> [Work task] Please print the entries below exactly, from the line with "当館のボディサロン【natural hand】での『ボディトリートメント" through the line with "Loft Pietralata", including both of those lines and leaving out all others.
Data records section start
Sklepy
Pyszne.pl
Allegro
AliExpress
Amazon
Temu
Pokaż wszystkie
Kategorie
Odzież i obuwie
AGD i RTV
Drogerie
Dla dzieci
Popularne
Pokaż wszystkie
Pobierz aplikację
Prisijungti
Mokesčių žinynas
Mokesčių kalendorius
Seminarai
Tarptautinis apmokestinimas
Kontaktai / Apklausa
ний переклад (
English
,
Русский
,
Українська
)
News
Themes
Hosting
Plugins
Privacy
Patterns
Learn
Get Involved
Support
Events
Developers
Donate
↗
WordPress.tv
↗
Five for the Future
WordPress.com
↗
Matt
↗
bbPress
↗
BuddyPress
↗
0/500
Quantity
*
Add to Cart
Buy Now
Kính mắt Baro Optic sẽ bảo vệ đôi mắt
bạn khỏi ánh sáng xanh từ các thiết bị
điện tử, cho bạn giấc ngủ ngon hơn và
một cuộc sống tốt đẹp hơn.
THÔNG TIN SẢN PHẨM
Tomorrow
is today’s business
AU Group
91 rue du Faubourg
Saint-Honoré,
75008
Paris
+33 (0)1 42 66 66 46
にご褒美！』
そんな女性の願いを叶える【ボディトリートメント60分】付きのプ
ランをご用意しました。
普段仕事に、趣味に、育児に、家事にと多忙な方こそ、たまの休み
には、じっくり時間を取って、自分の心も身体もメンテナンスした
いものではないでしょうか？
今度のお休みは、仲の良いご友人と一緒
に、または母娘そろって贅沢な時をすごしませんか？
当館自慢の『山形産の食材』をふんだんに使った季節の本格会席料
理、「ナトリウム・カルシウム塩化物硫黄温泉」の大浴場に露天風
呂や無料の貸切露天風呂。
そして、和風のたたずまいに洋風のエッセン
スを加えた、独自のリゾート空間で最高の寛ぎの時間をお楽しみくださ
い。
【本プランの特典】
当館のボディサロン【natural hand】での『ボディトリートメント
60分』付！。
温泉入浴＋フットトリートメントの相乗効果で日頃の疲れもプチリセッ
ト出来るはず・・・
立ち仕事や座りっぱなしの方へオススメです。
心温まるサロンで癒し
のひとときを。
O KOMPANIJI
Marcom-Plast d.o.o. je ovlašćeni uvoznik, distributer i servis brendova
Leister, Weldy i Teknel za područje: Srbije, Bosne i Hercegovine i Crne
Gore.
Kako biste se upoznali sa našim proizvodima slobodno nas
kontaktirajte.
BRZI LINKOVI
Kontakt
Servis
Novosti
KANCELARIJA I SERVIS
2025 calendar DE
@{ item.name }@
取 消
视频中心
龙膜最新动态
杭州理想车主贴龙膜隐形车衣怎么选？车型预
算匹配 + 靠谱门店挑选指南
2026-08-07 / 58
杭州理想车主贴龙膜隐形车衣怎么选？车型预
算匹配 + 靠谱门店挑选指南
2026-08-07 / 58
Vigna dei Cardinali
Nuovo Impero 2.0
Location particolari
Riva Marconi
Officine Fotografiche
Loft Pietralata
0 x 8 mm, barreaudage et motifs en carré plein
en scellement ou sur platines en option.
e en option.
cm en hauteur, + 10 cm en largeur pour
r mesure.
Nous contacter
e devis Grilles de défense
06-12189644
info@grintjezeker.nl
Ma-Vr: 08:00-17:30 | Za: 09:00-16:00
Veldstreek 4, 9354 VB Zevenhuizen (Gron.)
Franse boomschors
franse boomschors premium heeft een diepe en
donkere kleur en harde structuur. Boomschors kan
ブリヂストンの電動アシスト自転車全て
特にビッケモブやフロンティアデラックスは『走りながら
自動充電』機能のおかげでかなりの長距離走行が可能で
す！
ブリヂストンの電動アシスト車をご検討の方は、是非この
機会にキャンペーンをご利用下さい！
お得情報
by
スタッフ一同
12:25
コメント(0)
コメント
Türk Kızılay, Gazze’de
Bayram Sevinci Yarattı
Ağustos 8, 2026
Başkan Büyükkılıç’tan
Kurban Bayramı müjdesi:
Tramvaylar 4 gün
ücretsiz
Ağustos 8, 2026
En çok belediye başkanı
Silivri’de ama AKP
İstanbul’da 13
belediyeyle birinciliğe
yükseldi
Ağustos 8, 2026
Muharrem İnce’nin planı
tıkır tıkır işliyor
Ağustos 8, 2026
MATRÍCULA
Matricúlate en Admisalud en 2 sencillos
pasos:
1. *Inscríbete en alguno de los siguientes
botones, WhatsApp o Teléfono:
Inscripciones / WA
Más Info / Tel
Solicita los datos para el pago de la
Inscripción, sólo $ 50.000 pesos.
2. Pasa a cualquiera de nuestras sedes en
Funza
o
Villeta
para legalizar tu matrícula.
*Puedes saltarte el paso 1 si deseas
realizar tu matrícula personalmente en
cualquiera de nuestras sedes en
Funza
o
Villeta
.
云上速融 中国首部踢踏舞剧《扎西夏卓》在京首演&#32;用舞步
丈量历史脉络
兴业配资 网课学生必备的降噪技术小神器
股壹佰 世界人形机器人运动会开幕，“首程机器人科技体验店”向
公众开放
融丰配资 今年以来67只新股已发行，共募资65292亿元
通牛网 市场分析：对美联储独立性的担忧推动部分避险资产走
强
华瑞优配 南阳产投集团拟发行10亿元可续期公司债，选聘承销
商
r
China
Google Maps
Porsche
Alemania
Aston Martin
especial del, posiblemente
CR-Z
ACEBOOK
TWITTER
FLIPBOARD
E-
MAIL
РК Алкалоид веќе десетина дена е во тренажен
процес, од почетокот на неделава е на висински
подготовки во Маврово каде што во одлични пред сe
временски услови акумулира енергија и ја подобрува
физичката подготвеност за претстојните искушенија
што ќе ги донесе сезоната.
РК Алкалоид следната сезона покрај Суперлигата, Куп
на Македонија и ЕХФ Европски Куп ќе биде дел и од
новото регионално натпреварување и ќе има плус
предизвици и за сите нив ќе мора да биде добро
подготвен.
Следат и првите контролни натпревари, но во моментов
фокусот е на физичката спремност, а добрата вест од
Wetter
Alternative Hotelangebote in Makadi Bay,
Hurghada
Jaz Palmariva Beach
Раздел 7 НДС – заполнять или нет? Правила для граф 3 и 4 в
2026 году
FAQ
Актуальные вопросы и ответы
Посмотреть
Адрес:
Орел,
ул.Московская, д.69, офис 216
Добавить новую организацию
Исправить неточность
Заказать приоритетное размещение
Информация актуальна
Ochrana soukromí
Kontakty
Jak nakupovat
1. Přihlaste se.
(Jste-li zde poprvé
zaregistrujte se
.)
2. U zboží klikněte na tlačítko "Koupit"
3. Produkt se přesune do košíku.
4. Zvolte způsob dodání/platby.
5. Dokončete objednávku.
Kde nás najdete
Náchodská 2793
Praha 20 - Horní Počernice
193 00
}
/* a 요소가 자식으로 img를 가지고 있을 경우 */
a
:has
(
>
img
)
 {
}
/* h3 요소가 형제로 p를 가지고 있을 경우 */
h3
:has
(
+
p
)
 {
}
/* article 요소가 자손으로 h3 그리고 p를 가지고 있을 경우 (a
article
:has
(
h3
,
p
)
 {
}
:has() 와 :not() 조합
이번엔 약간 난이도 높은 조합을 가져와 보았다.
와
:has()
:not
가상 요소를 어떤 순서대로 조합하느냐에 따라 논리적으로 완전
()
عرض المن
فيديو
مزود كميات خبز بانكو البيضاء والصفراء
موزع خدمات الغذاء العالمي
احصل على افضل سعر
Data records section end
> [Solution for this exercise]
当館のボディサロン【natural hand】での『ボディトリートメント
60分』付！。
温泉入浴＋フットトリートメントの相乗効果で日頃の疲れもプチリセッ
ト出来るはず・・・
立ち仕事や座りっぱなしの方へオススメです。
心温まるサロンで癒し
のひとときを。
O KOMPANIJI
Marcom-Plast d.o.o. je ovlašćeni uvoznik, distributer i servis brendova
Leister, Weldy i Teknel za područje: Srbije, Bosne i Hercegovine i Crne
Gore.
Kako biste se upoznali sa našim proizvodima slobodno nas
kontaktirajte.
BRZI LINKOVI
Kontakt
Servis
Novosti
KANCELARIJA I SERVIS
2025 calendar DE
@{ item.name }@
取 消
视频中心
龙膜最新动态
杭州理想车主贴龙膜隐形车衣怎么选？车型预
算匹配 + 靠谱门店挑选指南
2026-08-07 / 58
杭州理想车主贴龙膜隐形车衣怎么选？车型预
算匹配 + 靠谱门店挑选指南
2026-08-07 / 58
Vigna dei Cardinali
Nuovo Impero 2.0
Location particolari
Riva Marconi
Officine Fotografiche
Loft Pietralata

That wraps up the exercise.